Book Name: The Vanishing Half 
Author: Brit Bennett 
Language: English 
Genre: Fiction


Author


Brit Bennett, who was born and raised in Southern California, received her undergraduate degree from Stanford University and then went on to the University of Michigan to complete her MFA in fiction. While there, she won the 2014 Hurston/Wright Award for College Writers and the Hopwood Award for Graduate Short Fiction. The New Yorker, the New York Times Magazine, the Paris Review, and Jezebel all feature her work. She is one of 2016 5 Under 35 honorees of the National Book Foundation.


Plot

The lives of two identical Black girls with light skin who flee their homes at the age of sixteen are followed in The Vanishing Half. While Stella lives her life pretending to be white, Desiree marries a dark-skinned Black man and has a child. The book follows their lives across generations as they diverge from one another while still being connected. It's a story that sensitively and provocatively examines the complexities of race, family, and identity.
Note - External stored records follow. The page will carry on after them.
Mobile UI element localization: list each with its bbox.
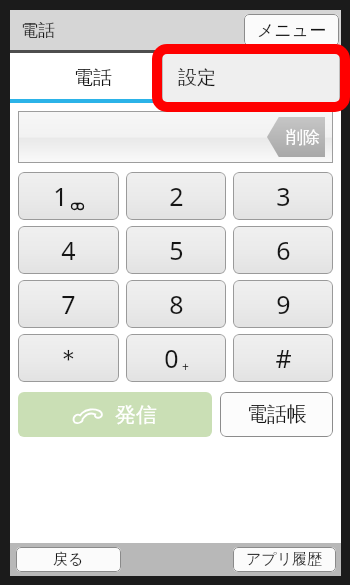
button[interactable]: 7 [18,280,119,328]
staticText: 設定 [178,66,216,90]
button[interactable]: 4 [18,226,119,274]
button[interactable]: 2 [126,172,226,220]
staticText: 電話帳 [247,402,307,427]
staticText: メニュー [257,20,327,41]
button[interactable]: 8 [126,280,226,328]
button[interactable]: 6 [233,226,333,274]
button[interactable]: 1 [18,172,119,220]
staticText: 2 [169,179,184,213]
staticText: # [275,341,292,375]
staticText: 5 [169,233,184,267]
button[interactable]: ＊ [18,334,119,382]
button[interactable]: Delete [18,111,333,163]
button[interactable]: 戻る [16,547,121,572]
staticText: アプリ履歴 [246,550,323,569]
staticText: 8 [169,287,184,321]
button[interactable]: アプリ履歴 [233,547,336,572]
staticText: 発信 [115,402,157,428]
button[interactable]: # [233,334,333,382]
staticText: 9 [276,287,291,321]
staticText: 1 [53,179,68,213]
button[interactable]: 3 [233,172,333,220]
staticText: 削除 [286,127,320,148]
other: Highlight [152,44,350,112]
button[interactable]: 発信 [18,392,212,437]
button[interactable]: 設定 [162,53,340,103]
staticText: 電話 [74,66,112,90]
staticText: 0 [164,341,179,375]
button[interactable]: 9 [233,280,333,328]
staticText: 7 [61,287,76,321]
button[interactable]: 電話 [10,53,175,103]
staticText: 電話 [21,20,55,41]
staticText: 4 [61,233,76,267]
button[interactable] [175,53,341,103]
button[interactable]: 電話帳 [220,392,333,437]
staticText: ＊ [56,343,81,374]
staticText: 戻る [53,550,84,569]
staticText: 3 [276,179,291,213]
button[interactable]: 5 [126,226,226,274]
button[interactable]: 0 [126,334,226,382]
button[interactable]: メニュー [244,14,339,46]
button[interactable]: Delete [267,117,329,157]
staticText: + [182,358,189,374]
staticText: 6 [276,233,291,267]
Desiree Vignes returned to Mallard in April 1968, fourteen years after leaving. She shows up with Jude, a dark-skinned Black girl who is her daughter. The events that caused Desiree and her twin sister Stella to leave Mallard in August 1954, their separation in New Orleans, and Desiree's decision to leave her abusive husband, Sam Winston, in Washington, D.C. are all covered in the first section of the book. 

Desiree obtains employment at Lou's Egg House while back in Mallard and residing with her mother Adele. She also meets up with Early Jones, a former lover. Early on, Desiree learns the truth from a bounty hunter her husband had hired to find her, and the two start dating.

Ten years later, in the second section of the book, Jude, Desiree's daughter, is following her to UCLA in Los Angeles on a track scholarship. Jude meets Reese, a transgender man who is aspiring to be a photographer, at a Halloween party. Jude moves in with Reese that summer and starts to fall in love with him, though she finds it difficult to express her feelings. One evening, Reese confronts Jude after the latter made a remark about Reese's chest bandages. Barry, a drag artist who goes by the stage name Bianca, offers Jude a place to stay the night.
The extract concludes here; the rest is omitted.